Maíra Souza, oficial da primeira infância do Fundo das Nações Unidas para Infância (Unicef), contextualiza que é na infância quando se começa a entender sobre as características diferentes entre si.

“Mas essas diferenças também são hierarquias. O cabelo liso é o 'bonito e desejável' e isso serve para o nariz, boca… É algo muito sutil”, frisa sobre a importância de fortalecer a autoestima para a geração de um adulto saudável.

Sendo o racismo presente em diversos ambientes sociais e a escola estando entre os principais espaços de encontro das crianças, é preciso promover a primeira infância antirracista. “Estamos aqui séculos depois pensando em formas de quebrar esse conceito que está presente nas estruturas de poder e tomada de decisão", completa.

O racismo é uma forma de violência e promotor do estresse tóxico, aquela sensação de que a qualquer momento algo ruim pode acontecer e isso é nocivo para o desenvolvimento emocional
Maíra Souza
Oficial da primeira infância do Unicef

Aldemar Costa, psicólogo social e doutorando na área, pesquisador de temáticas envolvendo juventude, violência e raça, acrescenta que alguns estudos apontam também prejuízos para áreas do cérebro.

“São experiências de violência constante que as crianças vão enfrentar e elas não tem tantos mecanismos para lidar com isso”, frisa.

O médico psiquiatra Adalberto Barreto, colunista do Diário do Nordeste, observa que situações estressoras dentro de casa também levam ao estresse tóxico. "O clima familiar marcado por ameaças, medo, ciúmes, críticas e falta de apoio entre os membros, vai gerando um ambiente de insegurança e ansiedade", pontua.

"Quando além desses contextos desestruturantes ocorre uma vulnerabilidade social com crianças negras ou indígenas a situação fica mais dramática, porque tem os preconceitos que comprometem o maior patrimônio de uma pessoa: a confiança em si".

O Observatório da Saúde da Criança e do Adolescente, da Universidade Federal do Minas Gerais, lista alguns sintomas e sinais ligados ao estresse tóxico em crianças:

  • Irritabilidade
  • Distúrbios do sono
  • Falta de equilíbrio
  • Queda da imunidade e mudança brusca de comportamento
  • Queda no desempenho escolar (médio prazo e longo prazo)
  • Aparecimento de transtornos comportamentais, como ansiedade e a depressão (médio prazo e longo prazo)

Manifestações do estresse tóxico

Ao vivenciar uma situação de racismo, as crianças – ainda no processo de formação do repertório para dar significado ao mundo – podem acumular diversos prejuízos sem entender o motivo.

“Um dos principais efeitos do racismo é afastar a criança do convívio social, à medida que ao enfrentar essa violência precisa se afastar quase como um mecanismo de defesa.

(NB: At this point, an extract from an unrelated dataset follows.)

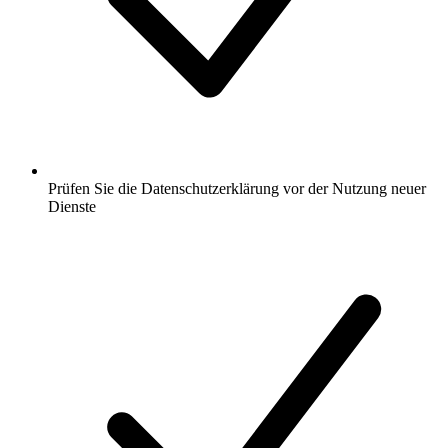
Prüfen Sie die Datenschutzerklärung vor der Nutzung neuer
Dienste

A criança pode ter dificuldade de interação social e isso vai ter repercussões sobre o seu desenvolvimento”, analisa.

Torna-se um adulto inseguro e que não se sente pertencente a grupos sociais são exemplos disso. “Outra questão diz respeito às perspectivas emocionais: esses efeitos da violência constante também podem gerar consequências psicológicas”, acrescenta Aldemar.

Quando o estresse tóxico acontece na primeira infância, período até os seis anos, pode ter consequências mais sérias com alterações cerebrais e psíquicas profundas por toda a vida, como analisa Adalberto 

"O cortisol (hormônio que ajuda o corpo a lidar com o estresse) fica num nível mais baixo devido à constante ativação na infância e, quando adulto, acabam não reagindo bem aos desafios, mostrando uma resposta inadequada", completa.

O psiquiatra explica que as situações estressoras podem marcar uma pessoa ainda recém nascida. Ele lembra que a crença popular de deixar o bebê chorando para que se "resolva" sozinho é um grande equívoco.

"Essas crianças que choram a noite toda com fome ou frio sem os pais passam por um mal trato terrível, isso gera uma toxicidade nessa relação e a criança não se sente amada, reconhecida ou valorizada. Isso vai repercutir no futuro, sendo crianças inseguras ou tendo até problemas de depressão", conclui.

O que é possível fazer

Ainda há um cenário em que as situações racistas são tratadas como “mimimi” e, apesar do avanço, a questão precisa ser melhor debatida, como considera o psicólogo Aldemar. “Essa dificuldade de falar sobre o racismo diz muito sobre a forma de enfrentar isso”, conclui.

“É entender que isso é um problema de saúde pública e um fenômeno social, não tratar como casos isolados ou um problema individual, mas é estrutural e todos nós temos que nos empenhar no debate em relação a isso”.

Aldemar propõe que os professores precisam ficar atentos para situações de racismo e “acolher a experiência da criança de modo a ouvir e tentar encontrar caminhos para a solução do caso específico”, detalha.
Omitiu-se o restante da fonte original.